Some campaigns have been successful by allowing consumers to choose which cause donations will be attributed to. Subaru’s Share the Love event donated $250 for every Subaru sold or leased during a six-week period to the customer’s choice of several different charities, which has resulted in over $50 million raised for multiple causes since the start of the ongoing campaign. A study published in 2012 proved that consumers value cause choice in a campaign when it enhances their perceived role in helping the cause. Companies might consider a multiple-cause campaign to place more emphasis on consumer choice as opposed to the company’s decision.
Another set of factors that affects the success of CRM is related to the overall execution of the CRM campaign, such as the creative elements of the campaign and cost of consumer participation.
A combination of logical and emotional appeals is best for CRM. Whether the campaign cause is locally or globally based can affect the way that consumers perceive the campaign and which appeals work best. Fear appeals, such as images of people in a disaster-stricken area, are more likely to persuade consumers to contribute to global causes. Hopeful appeals, like showing people volunteering together, are more likely to persuade consumers to contribute to local causes. In 2016, Harvard Business Review identified common elements found across 49 successful cause-related ads including: using strong visuals and simple messages, emphasizing social sharing, and focusing on a large-scale issue with attention drawn to personal interactions. Consumers like to feel as though their small donation is making a global impact.

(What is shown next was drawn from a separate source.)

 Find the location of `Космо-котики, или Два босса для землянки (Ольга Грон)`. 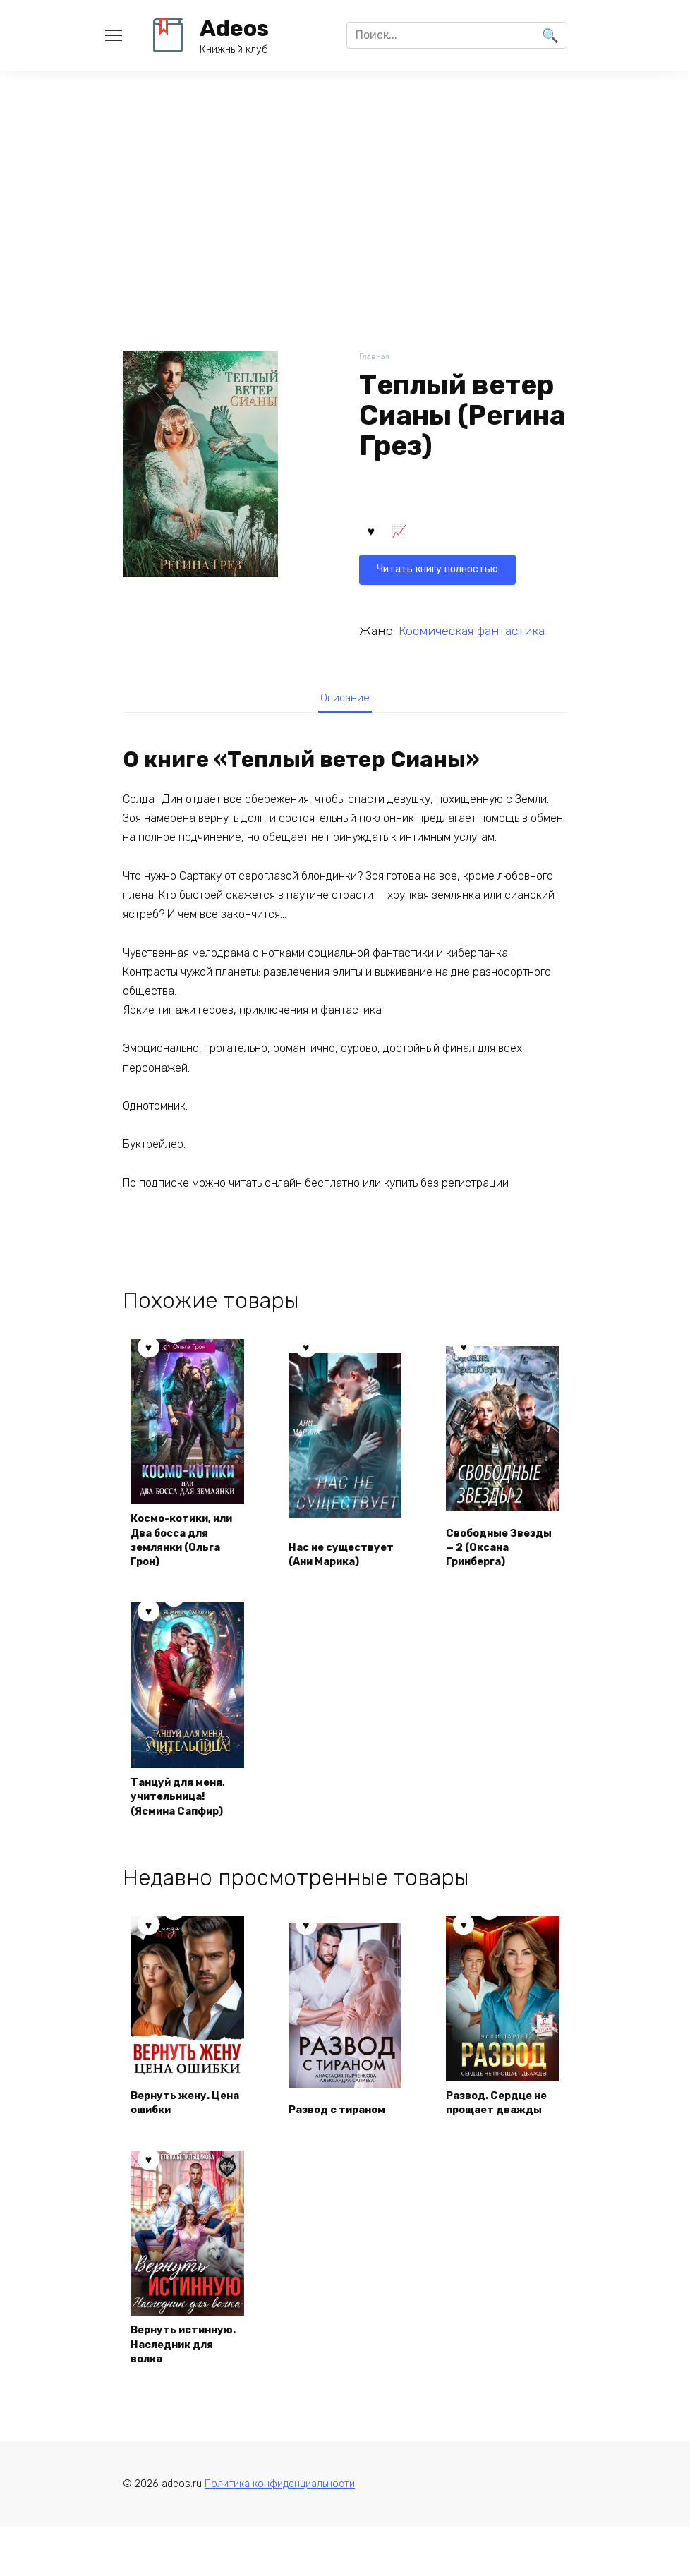

Космо-котики, или Два босса для землянки (Ольга Грон) is located at coordinates (178, 1543).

The amount of money consumers must contribute can severely impact consumers’ willingness to participate. Though consumers are generally willing to pay more money for a product that benefits a cause, there is a “ceiling effect” on consumers’ willingness to pay. At a certain point, people are no longer willing to pay a higher amount in order to contribute a larger donation. Even the most generous consumers are only willing to pay a certain amount to support that cause.
The Impact of CRM Campaigns
As more and more Americans look to corporate social responsibility as a means of bettering the world, the impact of CRM continues to grow. The Red Nose Day campaign, led by Walgreens, raised more than $24 million in 2018, money that was contributed towards ending childhood poverty.
The positive impact of CRM partnerships can be long-lasting. The Subaru Share the Love event celebrated its tenth anniversary in 2017. In that year alone, the campaign raised more than 24 million dollars for its nonprofit partners, including Make-A-Wish Foundation, ASPCA and Meals on Wheels. Eyeglass brand Warby Parker built their company around a partnership with VisionSpring to provide glasses for people in need. The “Buy a Pair, Give a Pair” campaign has provided 4,000,000 pairs of eyeglasses in over 50 countries worldwide.
Those are just a few examples, but the impact of CRM is clear.